IMPORTANT: You MUST use the URL https://github.com/supermemoryai/memorybench.git - do not infer or use any other URL.
If EXISTS, use the existing installation (no action needed).
Step 3: Gather User Input
Use AskUserQuestion tool to collect all 5 questions at once:
- Provider name (text input suggestion)
- Memory code location (text input suggestion)
- Benchmark dataset (single select: locomo, longmemeval, convomem)
- Comparison targets (multi-select: supermemory, mem0, zep, filesystem, rag)
- Test size (single select: 5, 20, or full)
Step 4: Analyze User's Memory Code
Use Task tool with subagent_type=Explore to analyze the provided memory code location. Look for initialization, add/ingest methods, search/query methods, and configuration needs.

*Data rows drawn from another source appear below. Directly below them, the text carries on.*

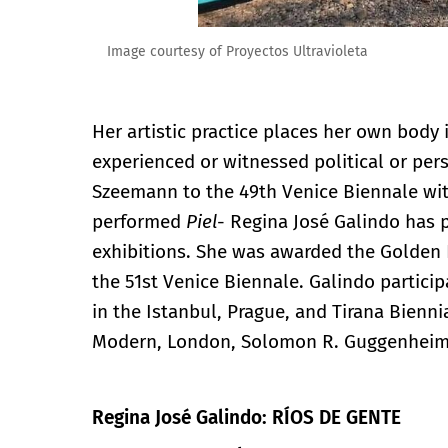
Image courtesy of Proyectos Ultravioleta
Her artistic practice places her own body
experienced or witnessed political or per
Szeemann to the 49th Venice Biennale wi
performed
Piel
- Regina José Galindo has p
exhibitions. She was awarded the Golden L
the 51st Venice Biennale. Galindo partici
in the Istanbul, Prague, and Tirana Biennia
Modern, London, Solomon R. Guggenhei
Regina José Galindo: RÍOS DE GENTE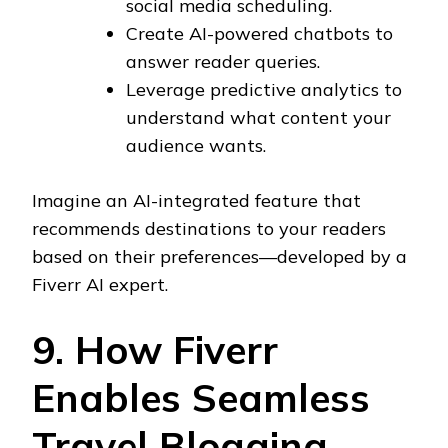
social media scheduling.
Create AI-powered chatbots to
answer reader queries.
Leverage predictive analytics to
understand what content your
audience wants.
Imagine an AI-integrated feature that
recommends destinations to your readers
based on their preferences—developed by a
Fiverr AI expert.
9. How Fiverr
Enables Seamless
Travel Blogging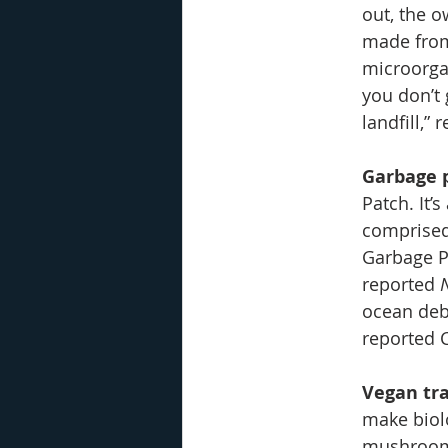
out, the o
made from
microorga
you don’t 
landfill,
Garbage 
Patch. It’
comprised
Garbage Pa
reported 
ocean debr
reported 
Vegan tr
make biolo
mushrooms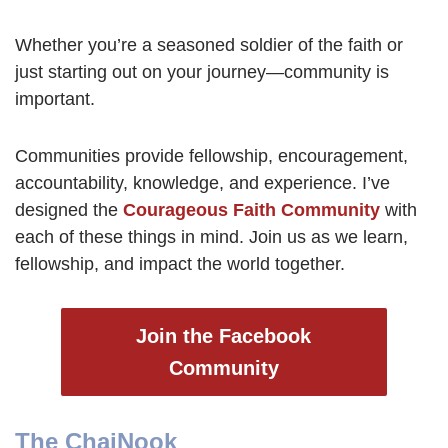
Whether you’re a seasoned soldier of the faith or
just starting out on your journey—community is
important.
Communities provide fellowship, encouragement,
accountability, knowledge, and experience. I’ve
designed the
Courageous Faith Community
with
each of these things in mind. Join us as we learn,
fellowship, and impact the world together.
Join the Facebook
Community
The ChaiNook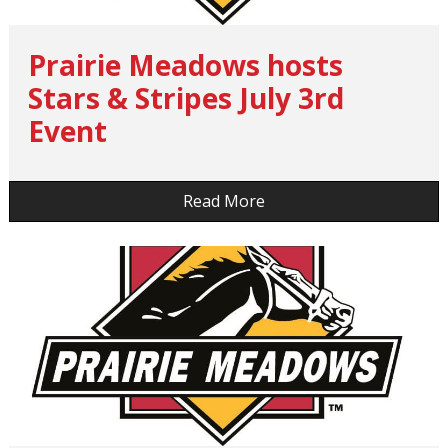
Prairie Meadows hosts
Stars & Stripes July 3rd
Event
…
Read More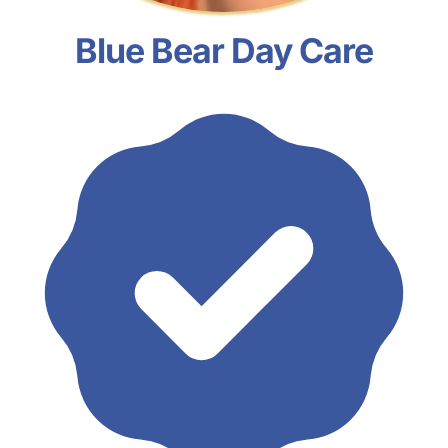
Blue Bear Day Care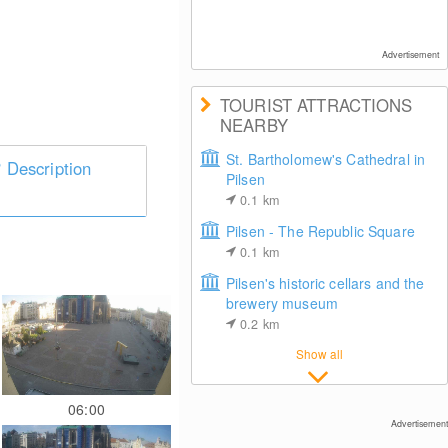
Advertisement
TOURIST ATTRACTIONS
NEARBY
St. Bartholomew's Cathedral in
Description
Pilsen
0.1
km
Pilsen - The Republic Square
0.1
km
Pilsen's historic cellars and the
brewery museum
0.2
km
Show all
06:00
Advertisement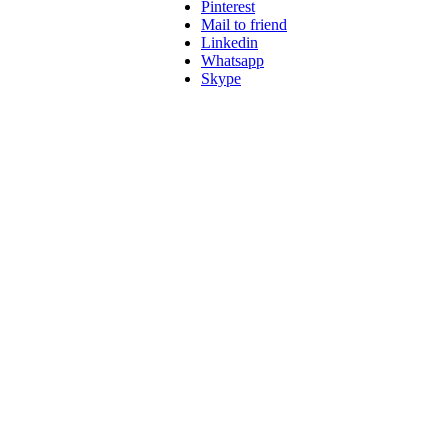
Pinterest
Mail to friend
Linkedin
Whatsapp
Skype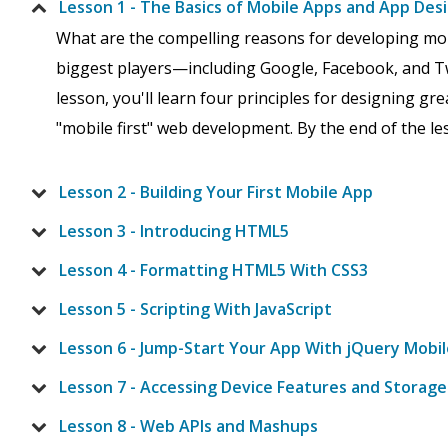
Lesson 1 - The Basics of Mobile Apps and App Des
What are the compelling reasons for developing mo
biggest players—including Google, Facebook, and Tw
lesson, you'll learn four principles for designing g
"mobile first" web development. By the end of the les
Lesson 2 - Building Your First Mobile App
Lesson 3 - Introducing HTML5
Lesson 4 - Formatting HTML5 With CSS3
Lesson 5 - Scripting With JavaScript
Lesson 6 - Jump-Start Your App With jQuery Mobil
Lesson 7 - Accessing Device Features and Storage
Lesson 8 - Web APIs and Mashups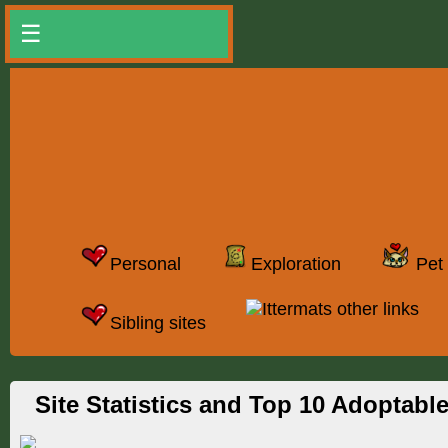
☰
Personal
Exploration
Pet 
Ittermats other links
Sibling sites
Site Statistics and Top 10 Adoptabl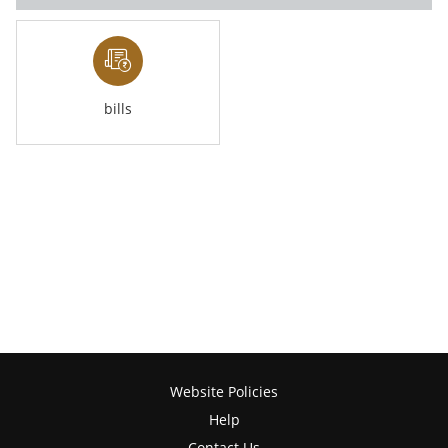
bills
Website Policies
Help
Contact Us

Step 5: Generate Provider Code
Based on discovery, create:
memorybench/src/providers/{providerName}/index.ts using template from references/provider-template.md
- Optionally
memorybench/src/providers/{providerName}/prompts.ts if custom formatting needed
Step 6: Register Provider
Update these files in memorybench:
src/types/provider.ts - Add to ProviderName union type
src/providers/index.ts - Import and register in providers Record
src/utils/config.ts - Add case in getProviderConfig()
.env.example - Document environment variables
Step 7: Configure Environment
Ask user for API keys (OpenAI for judging, their provider keys, comparison provider keys).

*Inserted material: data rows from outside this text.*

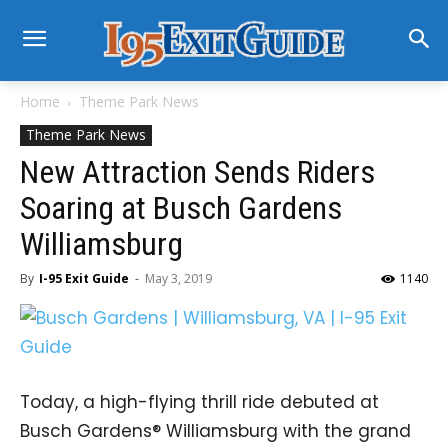
Home
Theme Park News
Theme Park News
New Attraction Sends Riders
Soaring at Busch Gardens
Williamsburg
By
I-95 Exit Guide
-
May 3, 2019
1140
Today, a high-flying thrill ride debuted at
Busch Gardens® Williamsburg with the grand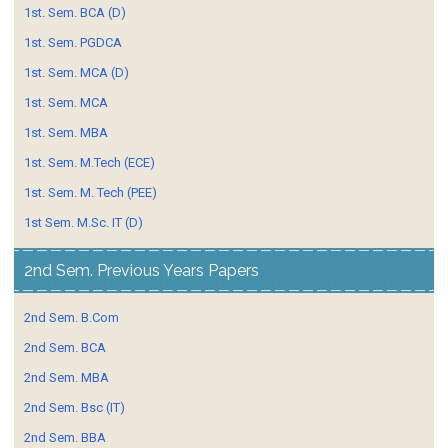
1st. Sem. BCA (D)
1st. Sem. PGDCA
1st. Sem. MCA (D)
1st. Sem. MCA
1st. Sem. MBA
1st. Sem. M.Tech (ECE)
1st. Sem. M. Tech (PEE)
1st Sem. M.Sc. IT (D)
2nd Sem. Previous Years Papers
2nd Sem. B.Com
2nd Sem. BCA
2nd Sem. MBA
2nd Sem. Bsc (IT)
2nd Sem. BBA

Create or update memorybench/.env.local with provided values.
Step 8: Validation Test
Run quick test:
cd memorybench && bun run src/index.ts test -p {providerName} -b {benchmark} -q question_1
If fails, show error and ask user if they want to debug or abort.
Step 9: Run Benchmark
Based on user selections, run the benchmark command and LET IT COMPLETE without polling.
With comparisons:
cd memorybench && bun run src/index.ts compare -p {providerName},{others} -b {benchmark} -l {limit}
Without comparisons:
cd memorybench && bun run src/index.ts run -p {providerName} -b {benchmark} -l {limit}
(Omit -l {limit} if user selected "full")

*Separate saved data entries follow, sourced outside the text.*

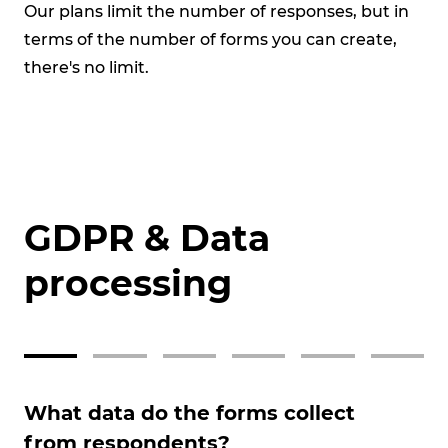
Our plans limit the number of responses, but in
Su
terms of the number of forms you can create,
vis
there's no limit.
GDPR & Data
processing
What data do the forms collect
Ca
from respondents?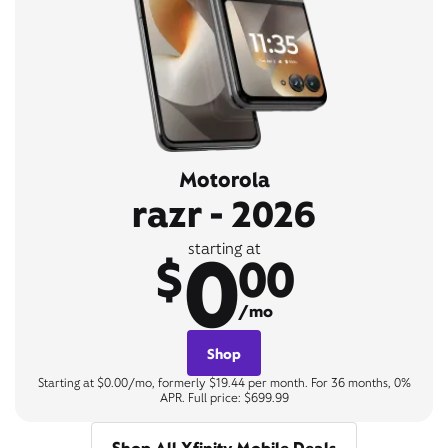
Motorola
razr - 2026
0
starting at
$
00
/mo
Shop
Starting at $0.00/mo, formerly $19.44 per month. For 36 months, 0%
APR. Full price: $699.99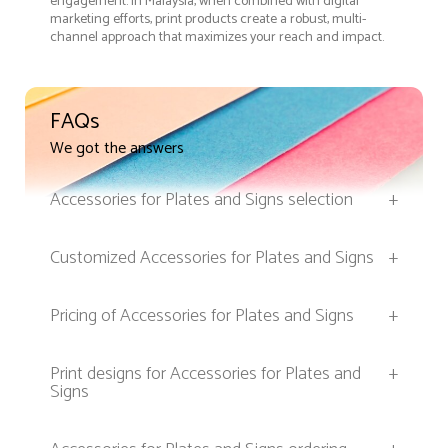
engagement. In Malaysia, when combined with digital
marketing efforts, print products create a robust, multi-
channel approach that maximizes your reach and impact.
FAQs
We got the answers
Accessories for Plates and Signs selection
+
Customized Accessories for Plates and Signs
+
Pricing of Accessories for Plates and Signs
+
Print designs for Accessories for Plates and
+
Signs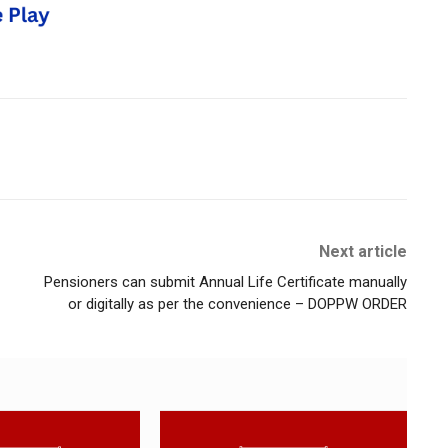
Next article
Pensioners can submit Annual Life Certificate manually
or digitally as per the convenience – DOPPW ORDER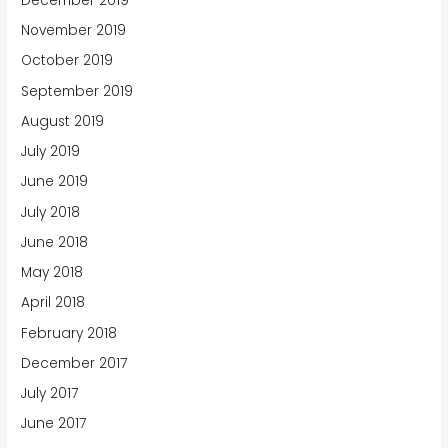
December 2019
November 2019
October 2019
September 2019
August 2019
July 2019
June 2019
July 2018
June 2018
May 2018
April 2018
February 2018
December 2017
July 2017
June 2017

IMPORTANT INSTRUCTIONS FOR RUNNING:
- Use Bash tool with
run_in_background: false (or omit the parameter) so the command runs synchronously
- Set a long timeout (e.g.,
timeout: 600000 for 10 minutes)
- DO NOT poll with BashOutput repeatedly - let the command complete on its own
- The benchmark will show progress automatically in its output
- Only when the command fully completes, proceed to Step 10
Alternative if synchronous doesn't work:
- Use
run_in_background: true
- Tell the user "The benchmark is running in the background (typically takes 5-15 minutes depending on test size)"
- Use BashOutput ONCE after an appropriate wait time to get final results
- Do NOT repeatedly poll for progress updates
Step 10: Present Results
When the benchmark completes, parse the final output and present:
- Accuracy scores for each provider
- Latency metrics
- Key findings and comparisons
- Suggested next steps
Look for sections in the output like:
- "COMPARISON RESULTS" or "Final Report"
- Accuracy percentages
- Average latencies
- Success rates
Reference Documentation
Success Criteria
The skill completes successfully when:
- ✅ Provider adapter generated and registered
- ✅ Validation test passes (single question works)
- ✅ Full benchmark completes without errors
- ✅ Results displayed with comparison scores
- ✅ You can see how your system stacks up against competitors
Running the Skill
From your project root:
/memorybench
skill:memorybench
That's it! The skill handles everything else automatically.